- _ASSIGNMENT_
Each line from the one that contains "What is the most common problems with" through the last line of the listing below is to be returned exactly as it stands, and nothing else.

- _RECORDS FOR THIS TASK_
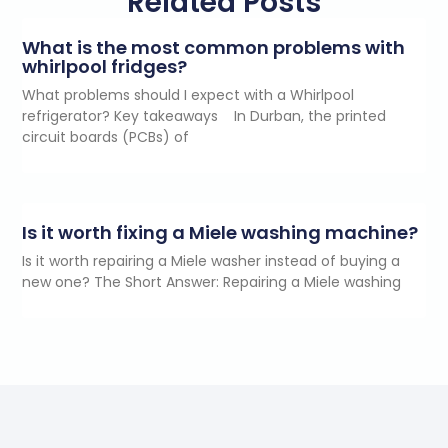
Related Posts
What is the most common problems with
whirlpool fridges?
What problems should I expect with a Whirlpool
refrigerator? Key takeaways In Durban, the printed
circuit boards (PCBs) of
Is it worth fixing a Miele washing machine?
Is it worth repairing a Miele washer instead of buying a
new one? The Short Answer: Repairing a Miele washing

- _ANSWER BELOW_
What is the most common problems with
whirlpool fridges?
What problems should I expect with a Whirlpool
refrigerator? Key takeaways In Durban, the printed
circuit boards (PCBs) of
Is it worth fixing a Miele washing machine?
Is it worth repairing a Miele washer instead of buying a
new one? The Short Answer: Repairing a Miele washing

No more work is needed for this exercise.